The Office for National Statistics (ONS) said gross domestic product (GDP) grew by 0.5% month-on-month in February – the fastest expansion since January 2024 – following upwardly revised growth of 0.1% in January.
Most economists had forecast GDP to rise by just 0.1% in February, while the ONS had previously estimated no growth in January.
GDP grew 0.5% in the three months to February 2026. Services (+0.5%) and production (+1.2%) both increased, but construction (-2.0%) fell.
But the figures come amid forecasts that Britain’s output will be hardest hit this year by the fallout from the Iran war and soaring energy costs.
A stark economic outlook report from the International Monetary Fund (IMF) earlier this week showed the UK facing the biggest downgrade to growth among the G7 group of countries, with 0.8% forecast for 2026, down sharply from the 1.3% predicted in January.
James Murray, Chief Secretary to the Treasury, said: “Growth only happens when the economy is on solid ground.”
“At the IMF meetings in Washington, the Chancellor has set out how we will go further and faster to boost Britain’s competitiveness and build a stronger, more resilient economy, keeping costs down for families and businesses and taking back control of our energy costs as today we cut bills by up to 25% for 10,000 British businesses,” he added.

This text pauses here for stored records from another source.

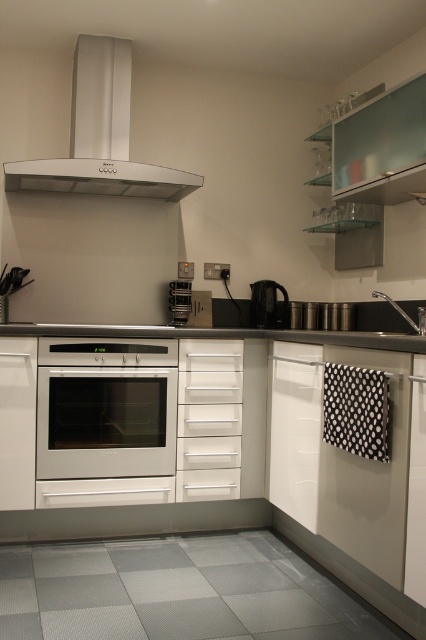 Does white matte drawer at center have a greater height compared to black plastic kettle at center?

Yes, white matte drawer at center is taller than black plastic kettle at center.

What do you see at coordinates (209, 419) in the screenshot? The image size is (426, 640). I see `white matte drawer at center` at bounding box center [209, 419].

This screenshot has height=640, width=426. Find the location of `white matte drawer at center`. white matte drawer at center is located at coordinates (209, 419).

Who is shorter, black granite countertop at center or black plastic kettle at center?

Standing shorter between the two is black granite countertop at center.

Who is taller, black granite countertop at center or black plastic kettle at center?

Standing taller between the two is black plastic kettle at center.

Measure the distance between point [181,337] and camera.

Point [181,337] is 2.95 meters away from camera.

You are a GUI agent. You are given a task and a screenshot of the screen. Output one action in this format:
    pyautogui.click(x=<x>, y=<y>)
    Task: Click on the black granite countertop at center
    
    Given the screenshot: What is the action you would take?
    [x=222, y=333]

Is point (218, 442) positioned before point (62, 330)?

No, it is not.

Is white matte drawer at center to the right of black granite countertop at center from the viewer's perspective?

No, white matte drawer at center is not to the right of black granite countertop at center.

Is point (180, 420) closer to viewer compared to point (184, 332)?

That is False.

The width and height of the screenshot is (426, 640). What are the coordinates of `white matte drawer at center` in the screenshot? It's located at (209, 419).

Shadow chancellor Sir Mel Stride said: “Any economic growth is welcome, but the IMF were clear this week that under Labour our economy is totally unprepared for the recent energy shock.”
The ONS said in the three months to February, GDP rose by 0.5% following growth of 0.3% in the three months to January, revised up from the previous estimation of 0.2%.
However, the ONS revised its figure for the three months to December 2025 down to zero growth.
Grant Fitzner, chief economist at the ONS, said growth in February was “led by broad-based increases across services”.
Services output grew by 0.5% month-on-month in February, while manufacturing activity contracted by 0.1% and construction saw a 1% rebound.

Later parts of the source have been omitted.